KS : Un autre objectif impressionnant est le Défi 2 : éliminer les émissions de CO2 des cycles de vie de chaque activité.  Demander à la chaine de valeurs entière d’être sobre en carbone pourrait sembler plus atteignable compte tenu de la taille et de l’influence de Toyota. Pensez-vous que les petites entreprises puissent relever un tel défi ?

SH : Chaque entreprise, quelle que soit sa taille, pourrait et devrait s’attaquer au problème. La taille et l’influence d’une entreprise mondiale telle que la nôtre donnent de la visibilité au Défi mais est variable selon les régions du monde (nos parts de marché ne sont pas les mêmes partout). Pour la mise en place des actions positives dans la chaîne de valeur, l’important ce n’est pas la taille de l’action mais le cumul des petites contributions. (Par exemple, l’implantation des solutions à faible consommation d’énergie, comme la mise en place d’éclairage LED, l’énergie verte ou l’utilisation croissante des matières recyclées dans les produits). Mises en place au bon moment et avec une planification préalable, toutes ces mesures peuvent être à la fois rentables et bénéfiques pour l’environnement.
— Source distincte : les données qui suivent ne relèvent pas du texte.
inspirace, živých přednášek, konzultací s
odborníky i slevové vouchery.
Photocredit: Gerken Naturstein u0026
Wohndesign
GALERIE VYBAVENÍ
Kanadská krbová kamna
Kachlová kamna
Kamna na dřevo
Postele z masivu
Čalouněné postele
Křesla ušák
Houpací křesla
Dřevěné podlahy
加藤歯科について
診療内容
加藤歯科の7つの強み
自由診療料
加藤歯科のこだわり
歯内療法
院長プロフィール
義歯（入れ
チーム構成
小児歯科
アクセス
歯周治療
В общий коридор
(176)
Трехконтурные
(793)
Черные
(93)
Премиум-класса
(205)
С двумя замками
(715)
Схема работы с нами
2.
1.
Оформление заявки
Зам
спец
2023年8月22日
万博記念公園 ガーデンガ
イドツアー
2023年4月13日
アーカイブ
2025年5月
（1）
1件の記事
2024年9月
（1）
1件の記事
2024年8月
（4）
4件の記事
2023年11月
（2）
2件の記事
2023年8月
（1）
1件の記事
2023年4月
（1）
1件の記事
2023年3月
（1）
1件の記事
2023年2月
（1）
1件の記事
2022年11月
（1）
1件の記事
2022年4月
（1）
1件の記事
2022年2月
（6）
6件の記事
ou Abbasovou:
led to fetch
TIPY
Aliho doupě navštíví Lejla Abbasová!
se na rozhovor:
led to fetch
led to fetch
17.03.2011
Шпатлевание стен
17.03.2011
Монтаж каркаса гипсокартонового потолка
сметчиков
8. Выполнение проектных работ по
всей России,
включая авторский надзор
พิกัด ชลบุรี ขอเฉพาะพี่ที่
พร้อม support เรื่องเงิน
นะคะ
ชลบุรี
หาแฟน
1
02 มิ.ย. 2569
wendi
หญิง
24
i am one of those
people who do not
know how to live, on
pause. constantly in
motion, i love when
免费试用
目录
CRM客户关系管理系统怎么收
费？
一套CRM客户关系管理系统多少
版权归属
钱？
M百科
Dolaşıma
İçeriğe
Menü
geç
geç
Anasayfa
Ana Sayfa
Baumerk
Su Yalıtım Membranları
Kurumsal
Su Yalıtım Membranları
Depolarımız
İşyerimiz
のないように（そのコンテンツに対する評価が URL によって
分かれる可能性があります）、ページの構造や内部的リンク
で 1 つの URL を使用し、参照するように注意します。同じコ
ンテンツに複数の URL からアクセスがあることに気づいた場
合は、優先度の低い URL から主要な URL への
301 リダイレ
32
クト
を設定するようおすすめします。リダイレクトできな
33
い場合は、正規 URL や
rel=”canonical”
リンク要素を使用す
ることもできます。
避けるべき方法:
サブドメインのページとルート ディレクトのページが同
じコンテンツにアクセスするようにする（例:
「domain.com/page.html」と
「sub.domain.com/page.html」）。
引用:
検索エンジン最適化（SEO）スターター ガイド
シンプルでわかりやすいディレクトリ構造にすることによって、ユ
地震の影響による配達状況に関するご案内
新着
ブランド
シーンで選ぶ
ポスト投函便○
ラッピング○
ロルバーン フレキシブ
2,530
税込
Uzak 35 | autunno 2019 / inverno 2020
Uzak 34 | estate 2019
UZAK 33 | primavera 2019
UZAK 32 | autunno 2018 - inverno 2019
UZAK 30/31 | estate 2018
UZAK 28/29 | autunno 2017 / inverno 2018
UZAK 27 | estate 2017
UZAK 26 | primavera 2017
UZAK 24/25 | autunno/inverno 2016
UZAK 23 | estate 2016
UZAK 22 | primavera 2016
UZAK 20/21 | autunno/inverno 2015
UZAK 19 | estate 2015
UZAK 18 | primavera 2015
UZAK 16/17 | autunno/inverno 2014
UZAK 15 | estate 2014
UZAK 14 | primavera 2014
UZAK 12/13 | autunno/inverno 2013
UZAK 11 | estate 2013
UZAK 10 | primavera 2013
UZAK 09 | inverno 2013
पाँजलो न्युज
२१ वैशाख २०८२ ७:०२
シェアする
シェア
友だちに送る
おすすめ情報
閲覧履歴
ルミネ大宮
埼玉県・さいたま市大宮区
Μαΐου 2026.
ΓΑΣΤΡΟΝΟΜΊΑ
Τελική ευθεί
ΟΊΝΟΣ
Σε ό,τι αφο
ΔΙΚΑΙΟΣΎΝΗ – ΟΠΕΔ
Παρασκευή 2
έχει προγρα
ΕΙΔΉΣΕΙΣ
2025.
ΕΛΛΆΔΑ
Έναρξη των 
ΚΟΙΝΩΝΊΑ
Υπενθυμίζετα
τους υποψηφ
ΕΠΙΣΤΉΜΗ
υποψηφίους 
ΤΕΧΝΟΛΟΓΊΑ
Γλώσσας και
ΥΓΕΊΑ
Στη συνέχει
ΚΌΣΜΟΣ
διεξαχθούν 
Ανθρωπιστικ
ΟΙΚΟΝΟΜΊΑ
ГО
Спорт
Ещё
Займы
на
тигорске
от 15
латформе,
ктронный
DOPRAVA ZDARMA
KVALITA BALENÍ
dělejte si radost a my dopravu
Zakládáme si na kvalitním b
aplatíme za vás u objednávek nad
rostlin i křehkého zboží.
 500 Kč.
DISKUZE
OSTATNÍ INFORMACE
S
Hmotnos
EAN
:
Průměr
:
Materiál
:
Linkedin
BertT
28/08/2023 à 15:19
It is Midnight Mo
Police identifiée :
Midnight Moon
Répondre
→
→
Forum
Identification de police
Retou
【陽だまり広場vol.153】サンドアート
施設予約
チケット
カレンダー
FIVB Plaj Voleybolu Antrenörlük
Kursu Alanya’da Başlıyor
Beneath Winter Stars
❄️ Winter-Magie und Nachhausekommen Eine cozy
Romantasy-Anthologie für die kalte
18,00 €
KS : Quel est votre rêve le plus fou concernant les Défis Environnementaux ? Quelle serait la preuve que Toyota est sur le bon chemin d’ici 2020? 

SH : J’aimerais que la voiture Mirai Fuel Cell Hybrid (Jim Womack parle de son voyage en Mirai et de Lean & Green ici) soit perçue par les prochaines générations comme le point de départ de l’ère post-carburants traditionnels, pour que l’on crée un monde qui adopte l’hydrogène comme un élément significatif et complémentaire à l’infrastructure énergétique de demain. J’espère que cela ouvrira la porte aux énergies à la fois faciles d’accès et sans émission de CO2. Ce serait une réponse à de nombreux besoins de la société : mobilité personnelle, transport en commun, processus industriels et utilisation domestique qui sont couverts aujourd’hui par les énergies non renouvelables.

J’aimerais également que l’on prenne systématiquement en compte toutes les étapes d’un cycle de vie : planification, production, livraison, utilisation et récupération des produits à la fin de leur vie afin de rendre la mobilité personnelle et l’entreprise Toyota véritablement durables.